Jazz and I helped the first day, and we put six birds in the bag. Jazz is a confident peg dog, unperturbed by gunshot going off over her head. I'm only an average shot on a good day, so I missed the first few that went over me. Jazz seemed to have blind faith in my abilities and hared off after each bird I fired at. I was sorry to let her down. She's never discouraged, even when I give her plenty to be discouraged about!

Our turn to beat

I wear my grandfather's old upland hunting jacket every year on beater's days. It's nice to feel the family connection. As my grandfather was also an average shot, I figure it's in the genes. I imagine him missing birds but at least enjoying the warmth of a good wool coat, just like his granddaughter!

Our turn to stand

I left my gun at home for the last two beaters' days and took a pack of dogs instead. We happily picked up fallen birds for everyone else, cheered for a good shot, and dished out some good-natured teasing as well.

Beaters' days ended with a big communal supper - pheasant stew! - and a few bottles of wine and beer. We all commented how quickly the next shooting season will be upon us.

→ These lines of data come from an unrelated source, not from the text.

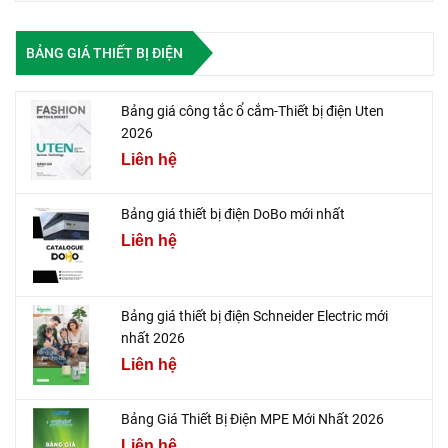
BẢNG GIÁ THIẾT BỊ ĐIỆN
Bảng giá công tắc ổ cắm-Thiết bị điện Uten
2026
Liên hệ
Bảng giá thiết bị điện DoBo mới nhất
Liên hệ
Bảng giá thiết bị điện Schneider Electric mới
nhất 2026
Liên hệ
Bảng Giá Thiết Bị Điện MPE Mới Nhất 2026
Liên hệ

Now, our end of season rituals take place: cleaning the guns, making a list to restock the ammunition cupboards, removing the pheasant rack from Mike's truck, putting all the two-way radios away, sending the tweed suits (and grandfather's coats!) to the cleaners, going over all the dogs and treating any torn claws or burred fur, and butchering shot birds for the freezer or dogs' dinners -

From this

To this

I butchered a fallow deer per request of Lady S, for a luncheon party, so the dogs had their end of season 'Thank You' bones too.

The first two weeks of February are traditionally our quiet period. We will manage a day's fly fishing in Hampshire, but otherwise, non-shoot related jobs need attention: vaccinating lambs, repairing horse shelters, and a mountainous backlog of farm paperwork. And the vegetable garden won't dig itself.